Michaël:I’m here with Dylan Patel. A lot of people at ICML have recommended I talk to you about your blog, Semi Analysis. When I met this guy, I had no idea what his name was, but then I connected everything together, and now I’m ‘This is the guy’. So yeah, welcome to the show.

Dylan: Oh yeah, well, thank you.

Dylan’s Background, How Semi Analysis Started

Michaël: What’s your background in hardware? How did you get into this?

Dylan: I started consulting on the side of my job, hush hush, in 2017 and then I went full time in 2020 and I got bored in 2021 and I started a newsletter on Substack and then that newsletter’s done really well.

Michaël: Semi analysis?

Dylan: Yeah, semi analysis. And so we actually post mostly about hardware and a lot of times AI hardware as well, but a lot of times hardware, but, from time to time, turns out systems people know a lot about architecture of what’s running on their system.

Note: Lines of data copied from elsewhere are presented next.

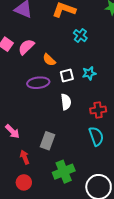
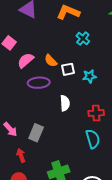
pink semicircle: (26, 47) -> (26, 60), moved
white square: (67, 76) -> (68, 69), moved
gray rectangle: (47, 141) -> (36, 133), moved

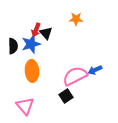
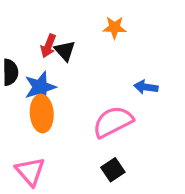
blue star: (31, 44) -> (40, 87), moved
blue arrow: (95, 70) -> (146, 87), moved, turned 32
black square: (66, 96) -> (113, 170), moved

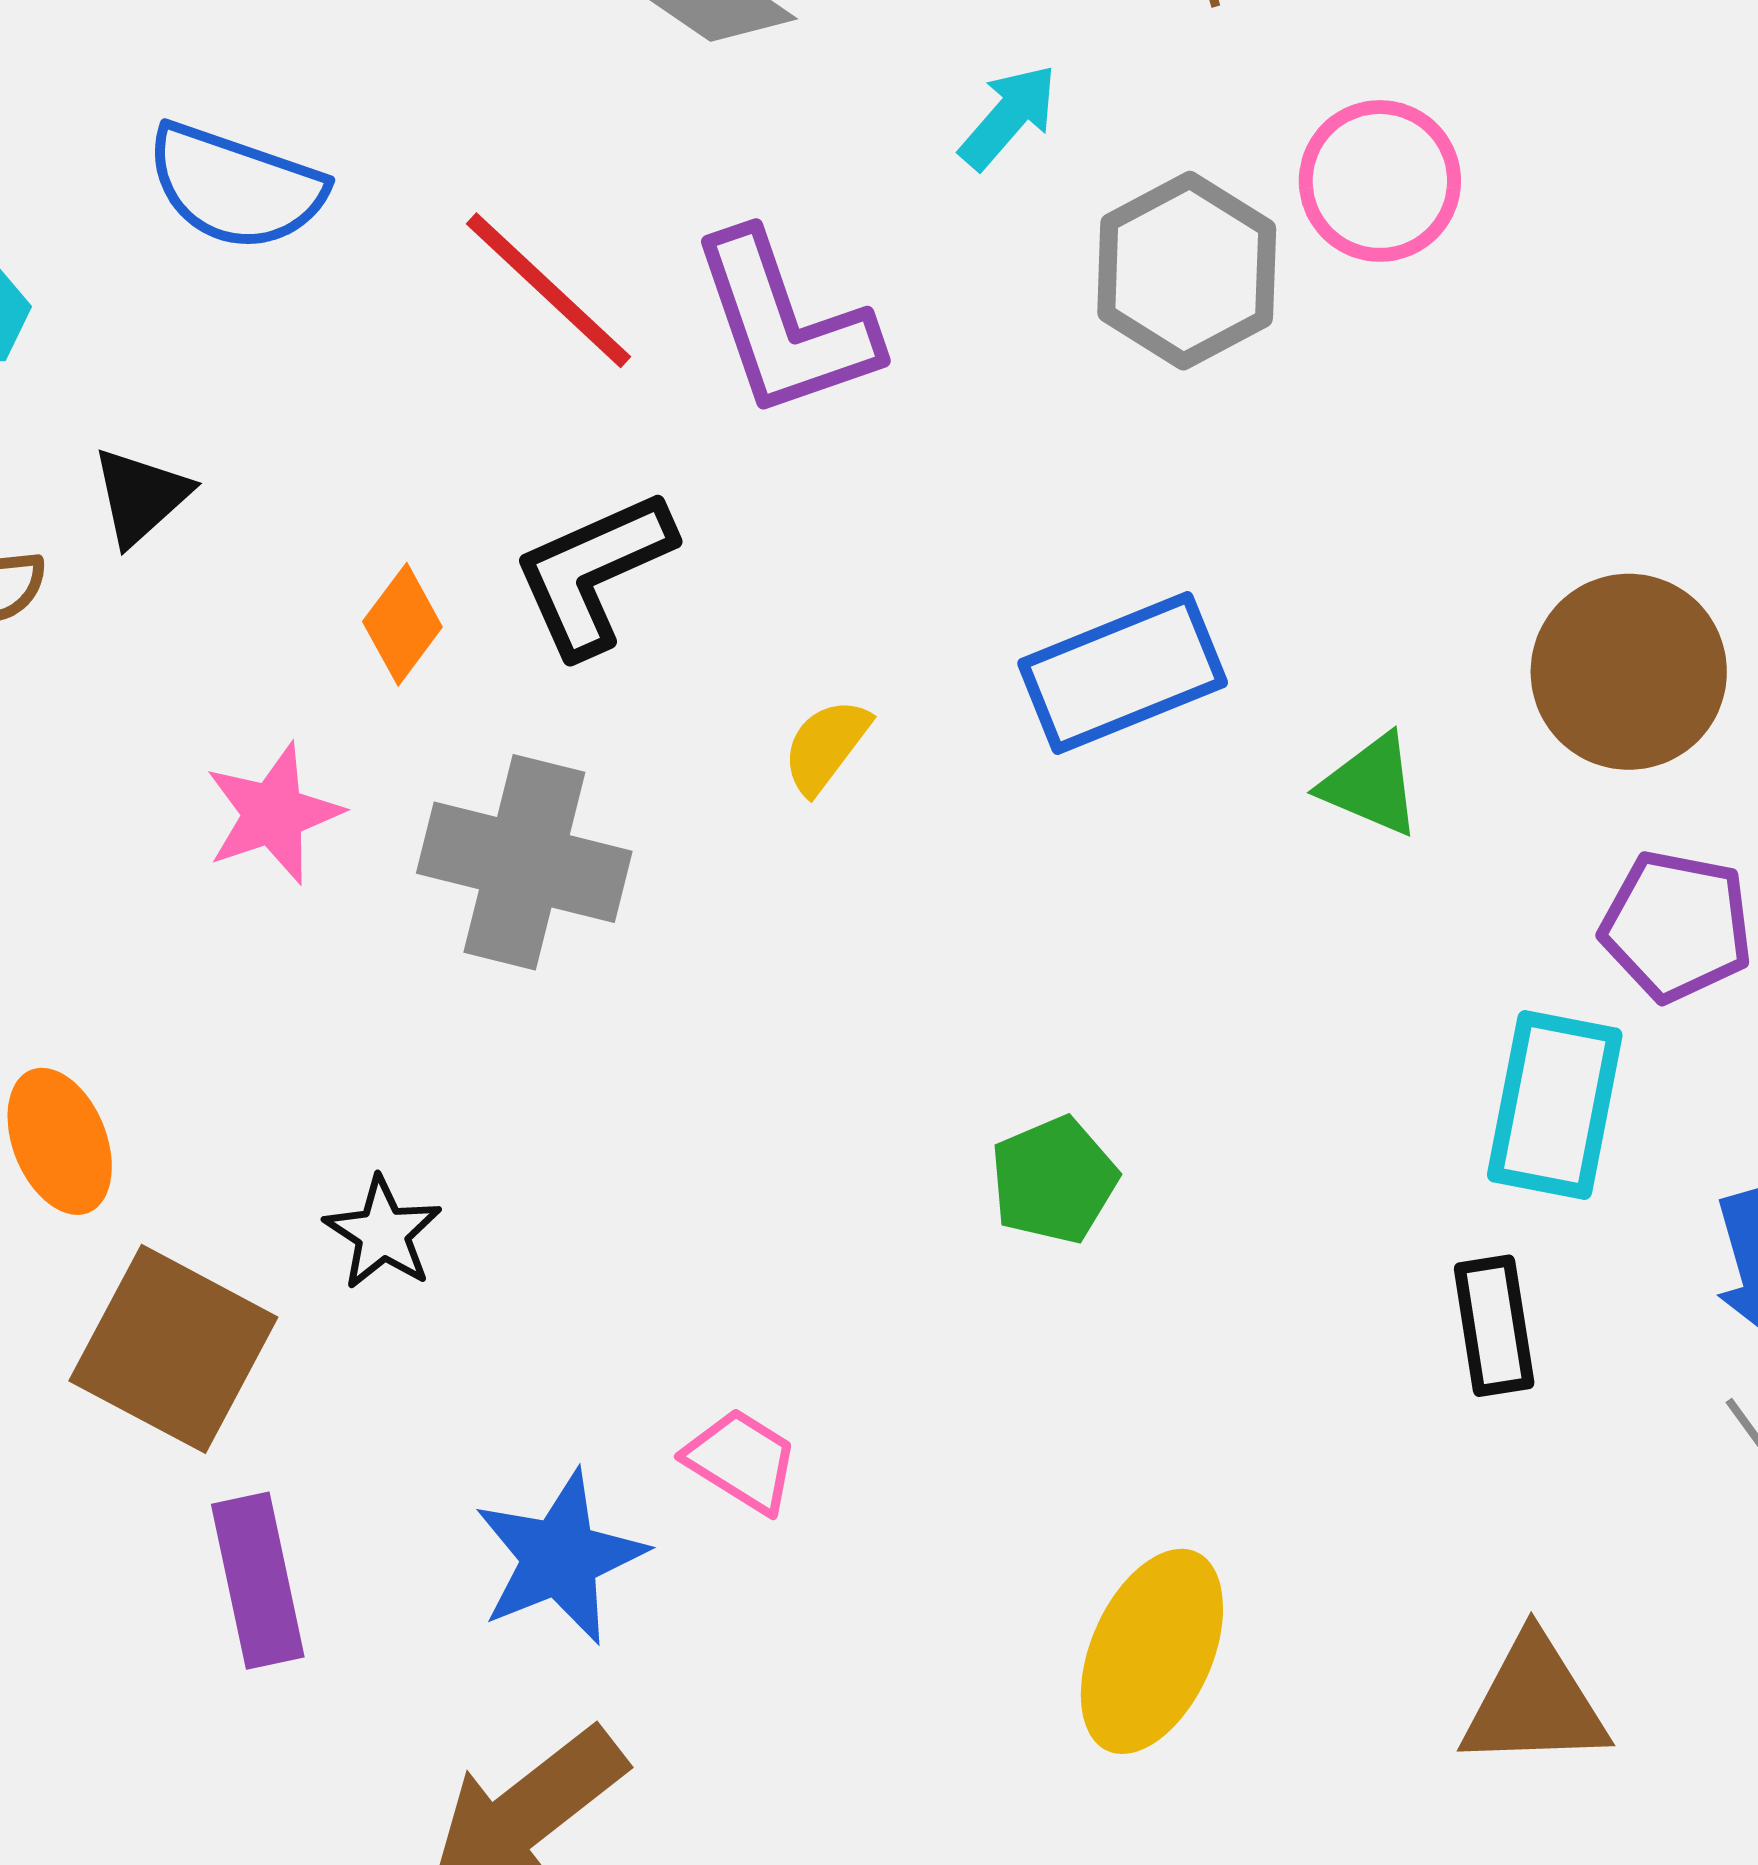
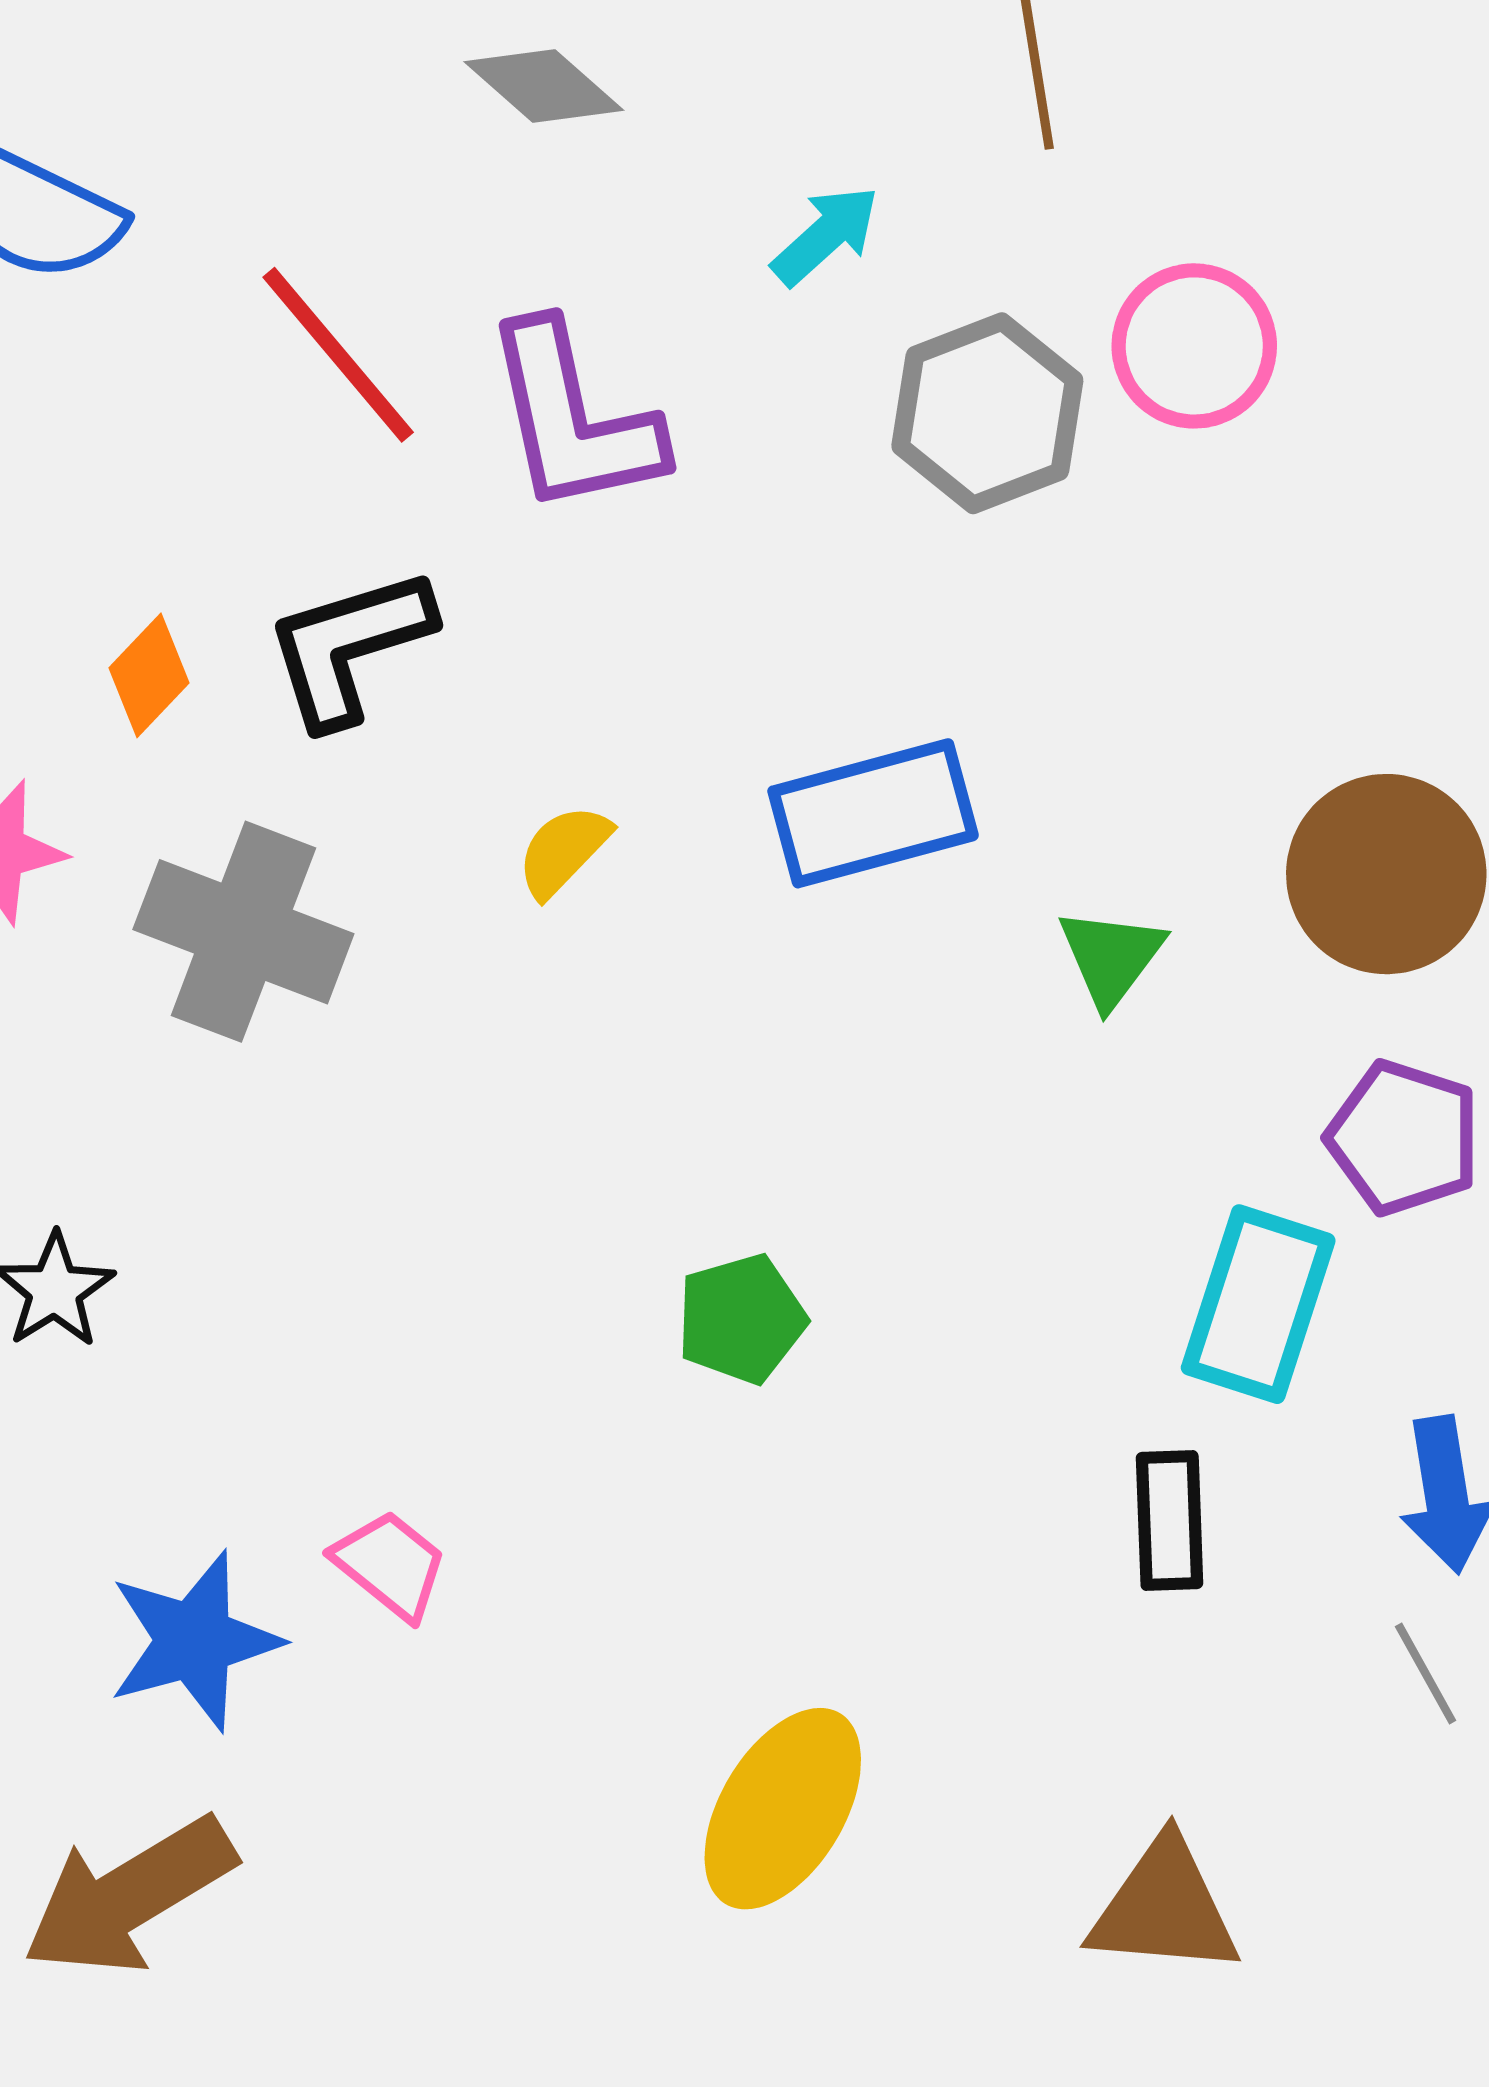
green triangle: (1371, 785) -> (1111, 957), turned 37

Dylan: That’s sort of the backend, and trying to figure out what infrastructure is needed, how much networking do I need versus compute versus memory bandwidth, what’s the order of operations and how are things scaling? How does that influence hardware design?

Dylan: That’s important for my business itself. Not the newsletter, but the business. It’s understanding these sorts of things and the cost of running these models.

Michaël: What’s your business?

Dylan: It’s consulting for semi-architecture.

Michaël: Right.

Dylan: That’s the business. And so, and I’d been doing that, before I started the newsletter and then the newsletter’s fun. And it’s grown a lot and has a lot of people reading it. That’s fun too.

Current Bottlenecks In Deep Learning Hardware

What Caused The GPU Shortage

Michaël: What’s the lastest news? I’ve heard there are a lot of shortages in GPUs, it’s harder and harder to get GPUs in clusters A100 or H100. Do you have any insights on this? What’s the current offer and demand?

Dylan: Yeah, I mean, since November, people have been wanting GPUs and that’s accelerated as money has flooded in. Meta sort of started investing heavily in GPUs and more so August last year, but they really, really accelerated than January, February.

Michaël: Was there anything that caused them to accelerate?

Dylan: Well, of course, there’s the chatGPT moment, partially, but there’s a lot of stuff around the recommendation networks and the infrastructure they were using there that they needed to update. And There’s multiple things, but you amalgamate that across every company.

Dylan: That’s when Meta started investing. Well, Google, started investing at this time. And then of course, they don’t buy so many GPUs, they mostly buy TPUs, but that production capacity is actually very similar from TSMC’s 5nm.

Michaël: Then TSMC was bottlenecked by not having enough workers and the price went up?

Dylan: It’s not really TSMC’s workers.

Hardware Involves Multi-Months Processes, Even Years

Dylan: The thing about hardware that is so different than software is that it takes, the moment you even put an order and even if TSMC started working on it immediately, you would not get a chip out for three more months.

Dylan: And that’s if the chip was already designed and you already submitted the design with TSMC and that’s a multi-year process, and then taped out and all the bugs were fixed and et cetera. It’s a multi-year process for even just getting a chip that you’ve designed, you’re started to design in a production. And even once it’s in production, if you want to increase orders, it takes three plus months to just get the chip back from TSMC, let alone put it into a server and then get that server installed at a data center.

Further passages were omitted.